# Products that HAVE lived to to their hype thread.



## LeeH (Jan 29, 2006)

Ok, we have all at some point got sucked in with the DW hype, me included. I've had my fair share of things that just didn't live up to the buzz.

I tried 3 new 'toys' today that actually did so I thought I'd mention them and see what else you folks have come across recently.

1. Carpro wash mitt. 




I love it, it's the best mitt/sponge I have used. It was a pleasure. I'm so impressed I might sell my brand new Dooka as I just cannot see me getting on with a pad, even one as well made as that.

2. Carpro Hydro2. 




If Dynamo made detailing products, he would have made this. The finish from something you spray on and pressure wash off is great. It's Glass like, never felt that before until today.

Don't know how it works, probably wouldn't understand if someone told be me but it does, it's magic.

I'm trying not to sound like a fan boy here because I'm not, I own and have tried lots of products over the years. But everything I have tried from Car Pro has been great so far. I have loaded up my basket at CYC for some more goodies from them.

3. Chem Guys Woolie Mammoth. 




I've had my trusty Sonus towels or years and using them with Last Touch has been my method of drying but this thing is insane.

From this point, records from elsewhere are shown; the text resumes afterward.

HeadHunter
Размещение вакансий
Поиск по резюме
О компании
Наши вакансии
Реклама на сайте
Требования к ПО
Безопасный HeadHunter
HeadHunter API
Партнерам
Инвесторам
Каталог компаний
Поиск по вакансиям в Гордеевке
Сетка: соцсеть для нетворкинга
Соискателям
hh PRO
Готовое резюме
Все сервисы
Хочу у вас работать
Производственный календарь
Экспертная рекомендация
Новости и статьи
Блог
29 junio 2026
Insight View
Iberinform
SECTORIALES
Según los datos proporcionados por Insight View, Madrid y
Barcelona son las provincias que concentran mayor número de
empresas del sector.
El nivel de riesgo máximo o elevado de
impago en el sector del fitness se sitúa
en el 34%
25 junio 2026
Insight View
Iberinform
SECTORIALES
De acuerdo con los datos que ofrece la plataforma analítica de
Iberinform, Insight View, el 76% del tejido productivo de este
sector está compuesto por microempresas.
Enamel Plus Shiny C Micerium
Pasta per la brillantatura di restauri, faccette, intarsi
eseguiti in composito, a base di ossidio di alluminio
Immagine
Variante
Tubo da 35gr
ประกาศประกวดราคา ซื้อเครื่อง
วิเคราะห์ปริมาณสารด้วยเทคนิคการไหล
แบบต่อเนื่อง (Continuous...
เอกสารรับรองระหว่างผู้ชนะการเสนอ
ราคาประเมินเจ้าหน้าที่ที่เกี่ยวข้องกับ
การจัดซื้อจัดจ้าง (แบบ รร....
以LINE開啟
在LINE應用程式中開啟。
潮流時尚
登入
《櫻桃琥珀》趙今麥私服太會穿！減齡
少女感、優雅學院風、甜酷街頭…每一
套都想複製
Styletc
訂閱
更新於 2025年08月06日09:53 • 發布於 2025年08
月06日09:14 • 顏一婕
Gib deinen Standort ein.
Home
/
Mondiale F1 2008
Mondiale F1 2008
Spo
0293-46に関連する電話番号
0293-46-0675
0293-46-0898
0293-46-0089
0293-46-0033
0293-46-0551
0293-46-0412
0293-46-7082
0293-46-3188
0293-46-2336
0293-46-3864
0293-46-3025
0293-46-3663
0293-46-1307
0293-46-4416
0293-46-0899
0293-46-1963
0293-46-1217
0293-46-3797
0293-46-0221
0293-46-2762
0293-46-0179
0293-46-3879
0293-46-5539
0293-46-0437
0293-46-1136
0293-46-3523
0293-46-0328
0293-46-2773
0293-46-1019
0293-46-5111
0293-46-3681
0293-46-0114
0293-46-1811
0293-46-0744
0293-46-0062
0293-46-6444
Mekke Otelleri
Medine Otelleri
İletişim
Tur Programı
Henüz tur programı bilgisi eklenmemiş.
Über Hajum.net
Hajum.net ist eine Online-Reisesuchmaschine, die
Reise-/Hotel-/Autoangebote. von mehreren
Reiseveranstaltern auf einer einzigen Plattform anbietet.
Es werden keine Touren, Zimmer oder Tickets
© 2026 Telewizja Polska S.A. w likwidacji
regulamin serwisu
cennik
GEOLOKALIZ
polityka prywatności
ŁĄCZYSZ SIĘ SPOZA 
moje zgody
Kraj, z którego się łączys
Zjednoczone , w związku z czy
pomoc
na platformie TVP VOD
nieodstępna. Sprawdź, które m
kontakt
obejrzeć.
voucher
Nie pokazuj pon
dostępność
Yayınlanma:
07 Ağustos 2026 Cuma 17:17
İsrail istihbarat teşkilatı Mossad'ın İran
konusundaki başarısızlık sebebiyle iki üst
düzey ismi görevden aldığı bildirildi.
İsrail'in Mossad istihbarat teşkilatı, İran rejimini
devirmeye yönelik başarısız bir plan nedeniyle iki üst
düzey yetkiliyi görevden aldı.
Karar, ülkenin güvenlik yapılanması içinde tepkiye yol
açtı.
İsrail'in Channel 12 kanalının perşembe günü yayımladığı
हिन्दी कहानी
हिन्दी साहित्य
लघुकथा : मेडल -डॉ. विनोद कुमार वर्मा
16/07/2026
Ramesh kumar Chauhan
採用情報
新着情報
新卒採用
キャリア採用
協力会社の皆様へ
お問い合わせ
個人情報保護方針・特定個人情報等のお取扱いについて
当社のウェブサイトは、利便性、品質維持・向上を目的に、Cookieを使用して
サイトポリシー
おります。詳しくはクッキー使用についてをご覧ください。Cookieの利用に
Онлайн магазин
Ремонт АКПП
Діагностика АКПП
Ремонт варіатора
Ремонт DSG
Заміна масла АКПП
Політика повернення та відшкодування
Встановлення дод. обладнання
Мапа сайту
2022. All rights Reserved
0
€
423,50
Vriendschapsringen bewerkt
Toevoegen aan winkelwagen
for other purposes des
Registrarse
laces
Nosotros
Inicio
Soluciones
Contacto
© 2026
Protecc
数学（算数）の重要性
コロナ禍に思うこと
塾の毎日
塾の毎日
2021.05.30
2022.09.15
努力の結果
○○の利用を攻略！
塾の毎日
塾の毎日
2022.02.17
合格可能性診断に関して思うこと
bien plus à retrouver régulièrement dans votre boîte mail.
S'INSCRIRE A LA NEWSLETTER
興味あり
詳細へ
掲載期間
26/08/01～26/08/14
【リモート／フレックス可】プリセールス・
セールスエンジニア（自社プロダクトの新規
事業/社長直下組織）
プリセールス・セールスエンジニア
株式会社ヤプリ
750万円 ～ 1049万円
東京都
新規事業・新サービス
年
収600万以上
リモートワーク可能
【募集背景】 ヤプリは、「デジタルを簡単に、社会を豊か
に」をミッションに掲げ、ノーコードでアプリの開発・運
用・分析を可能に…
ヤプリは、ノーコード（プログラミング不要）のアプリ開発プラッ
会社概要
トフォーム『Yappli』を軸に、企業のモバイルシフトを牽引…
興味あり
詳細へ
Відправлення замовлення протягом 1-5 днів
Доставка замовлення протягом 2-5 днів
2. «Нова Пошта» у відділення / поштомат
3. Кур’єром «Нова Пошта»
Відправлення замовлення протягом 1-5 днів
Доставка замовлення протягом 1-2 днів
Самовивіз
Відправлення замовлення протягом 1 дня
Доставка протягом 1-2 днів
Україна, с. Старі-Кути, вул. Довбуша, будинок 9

When it arrived I actually LOL'd. Using it was great, it left a bit of fluff but I bet that will disappear after a couple of washes.

So, what do you think of my 3 recent finds and what are yours?

Discuss.


----------



## msb (Dec 20, 2009)

For me in recent times theres a few,
1. Sonax Extreme Brilliance Detailer
2. Carpro Reload
3. Gtechniq C2v3

Waxes wise its,
1. Def wax Show Ed
2. Def wax Ddurus Glaze
3.Swissvax BOS


----------



## Goodylax (Apr 21, 2013)

Yea, I just started using Hydro2 and it is awesome.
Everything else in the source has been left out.